* **Exercise brief**:
From the data below, please reproduce exactly everything from the line that contains "ninguna situación de" down to the line that contains "continuidad de la", with both ends included.

* **Supplied records**:
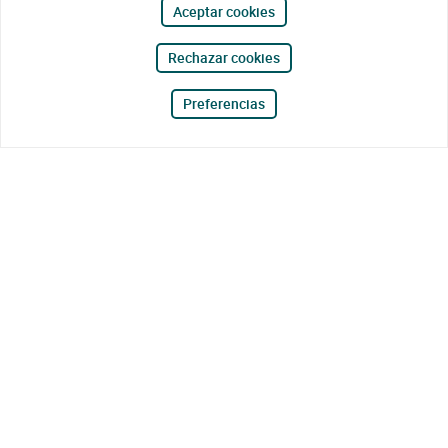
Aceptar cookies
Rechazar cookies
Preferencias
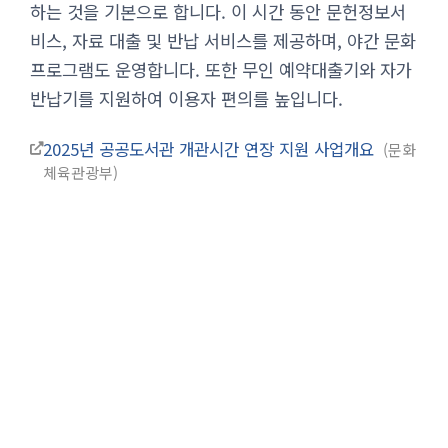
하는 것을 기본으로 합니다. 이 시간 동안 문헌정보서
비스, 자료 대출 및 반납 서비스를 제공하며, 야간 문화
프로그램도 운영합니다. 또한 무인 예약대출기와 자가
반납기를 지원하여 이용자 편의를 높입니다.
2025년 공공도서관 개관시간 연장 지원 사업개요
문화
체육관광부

---

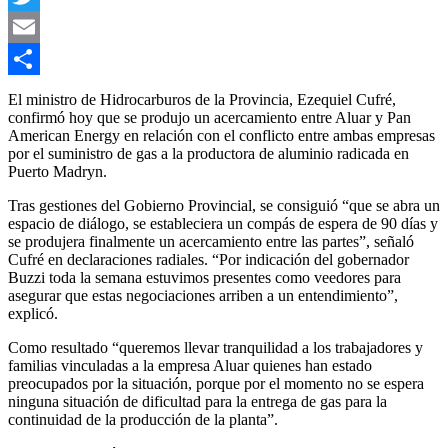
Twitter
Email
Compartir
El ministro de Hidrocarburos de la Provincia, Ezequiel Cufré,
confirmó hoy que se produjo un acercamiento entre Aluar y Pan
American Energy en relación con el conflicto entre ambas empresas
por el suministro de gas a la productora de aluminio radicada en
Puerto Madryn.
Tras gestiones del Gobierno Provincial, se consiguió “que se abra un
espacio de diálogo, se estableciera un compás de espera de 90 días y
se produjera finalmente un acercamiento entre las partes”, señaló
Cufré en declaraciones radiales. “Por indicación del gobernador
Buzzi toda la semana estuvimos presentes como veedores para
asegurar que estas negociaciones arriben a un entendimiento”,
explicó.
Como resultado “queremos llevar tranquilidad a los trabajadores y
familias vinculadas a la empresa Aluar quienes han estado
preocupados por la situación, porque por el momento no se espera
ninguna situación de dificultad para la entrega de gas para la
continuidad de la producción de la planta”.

* **Response to the task**:
ninguna situación de dificultad para la entrega de gas para la
continuidad de la producción de la planta”.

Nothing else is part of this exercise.